Zum Hauptinhalt springen

Italiens Parlament diskutiert Strafnachlass

Von WZ Online

Europaarchiv

Nicht für Schwerverbrecher | Rom. (APA) In der römischen Abgeordnetenkammer hat die Debatte über einen Strafnachlass zur Entlastung der italienischen Gefängnisse begonnen. Diskutiert wird über ein Projekt, das einen Strafnachlass für Häftlinge vorsieht, die mindestens zwei Drittel ihrer Strafe abgebüßt haben. Von der Maßnahme dürfen keine Sträflinge profitieren, die wegen Terrorismus, Mafia, Pädophilie, sexueller Gewalt, Entführungen, Schieberei, Geldwäsche und Drogenhandel verurteilt worden sind.


Hinweis: Der Inhalt dieser Seite wurde vor 18 Jahren in der Wiener Zeitung veröffentlicht. Hier geht's zu unseren neuen Inhalten.

Häftlinge, die vom Strafnachlass profitieren, werden wieder inhaftiert, wenn sie innerhalb von fünf Jahren ein weiteres Verbrechen begehen. Der Strafnachlass wird für Verbrechen gewährt, die bis zum 2. Mai 2006 begangen worden sind.
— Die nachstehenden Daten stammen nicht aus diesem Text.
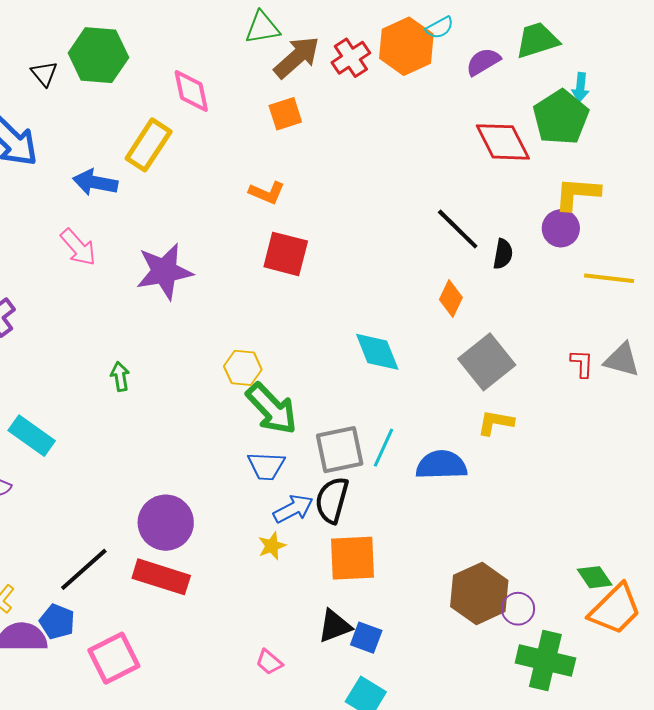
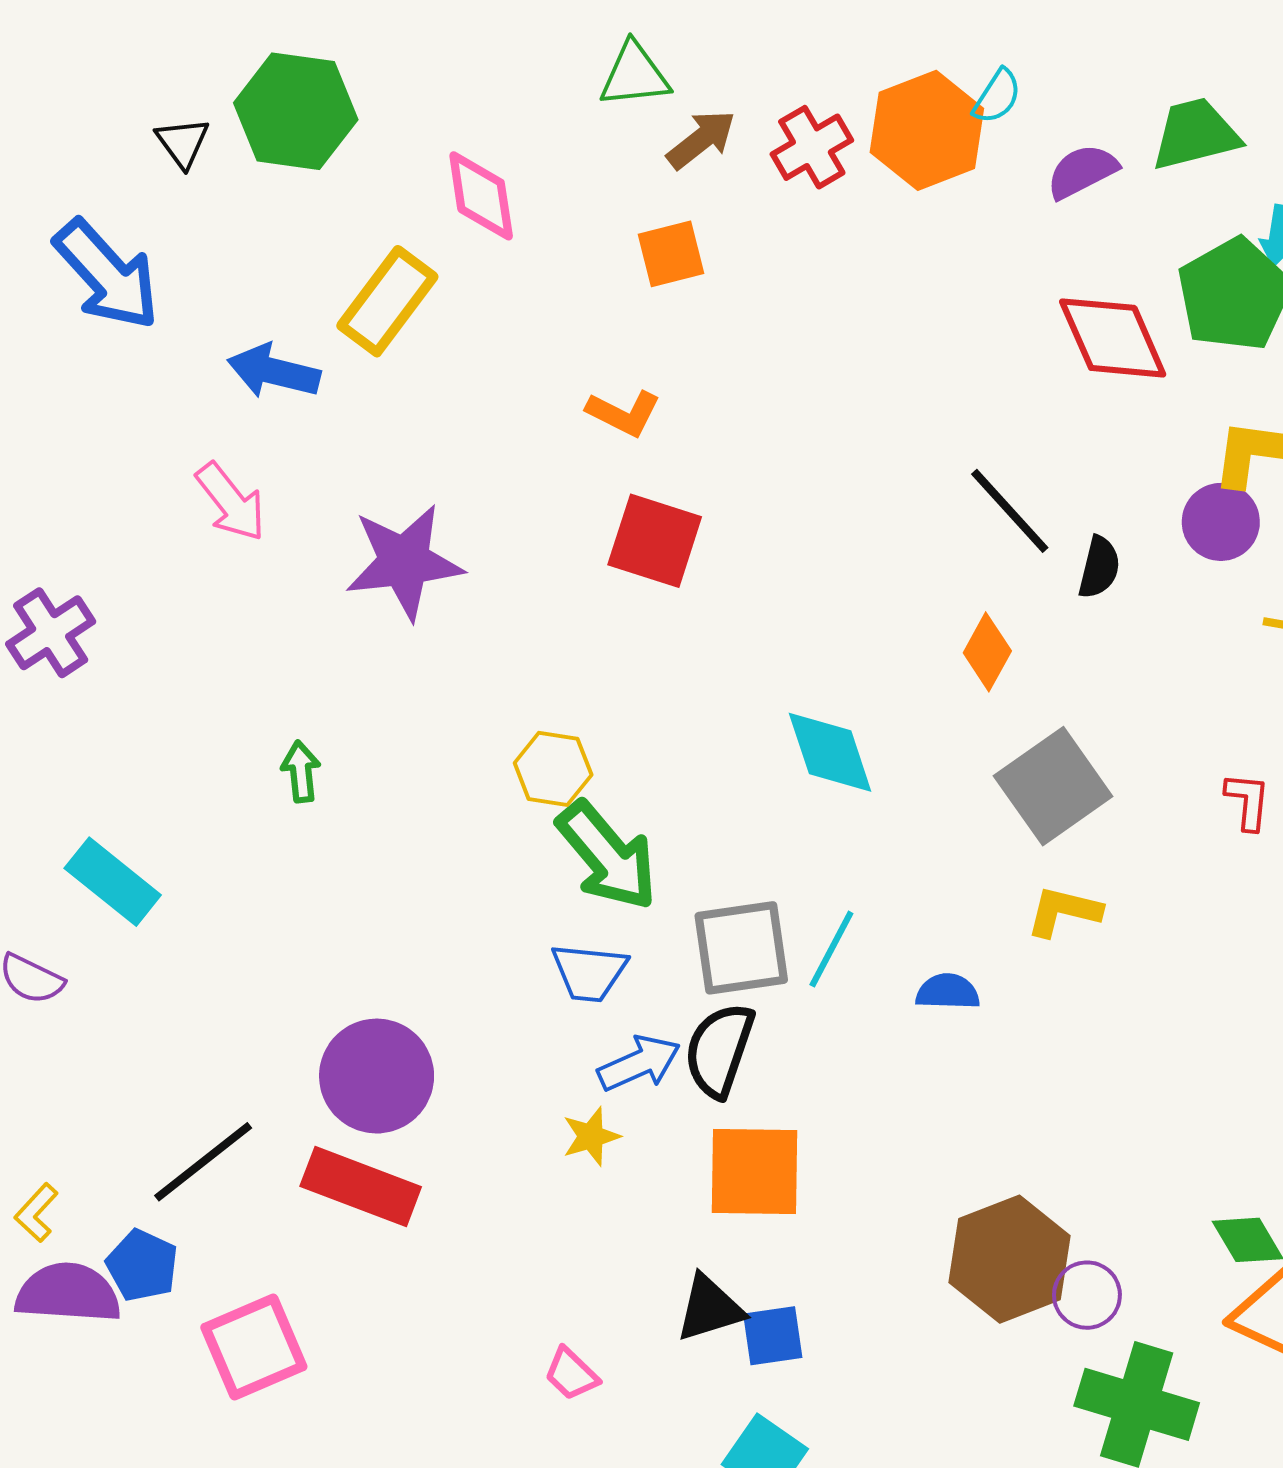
cyan semicircle: (440, 28) -> (997, 96), turned -32
brown arrow: (297, 57) -> (701, 139), size x0.7
blue semicircle: (441, 465) -> (948, 992), size x0.6
blue square: (366, 638) -> (773, 1336), turned -32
Für den Strafnachlass, über den in Italien bereits seit Jahren diskutiert wird, sprachen sich die meisten Parteien der Regierungskoalition und der Opposition aus. Gegen die Maßnahme stemmen sich die Lega Nord, die rechte Alleanza Nationale und die Regierungspartei "Italien der Werte" um Infrastrukturminister Antonio Di Pietro. Laut dem Minister und Ex-Mailänder Staatsanwalt sollte der Strafnachlass bei Korruption und Vergehen gegen die öffentliche Verwaltung nicht gewährt werden. Di Pietro hatte vergangene Woche sogar mit seiner Demission gedroht, sollte das Gesetzesprojekt zum Straferlass nicht nach seinen Vorschlägen geändert werden.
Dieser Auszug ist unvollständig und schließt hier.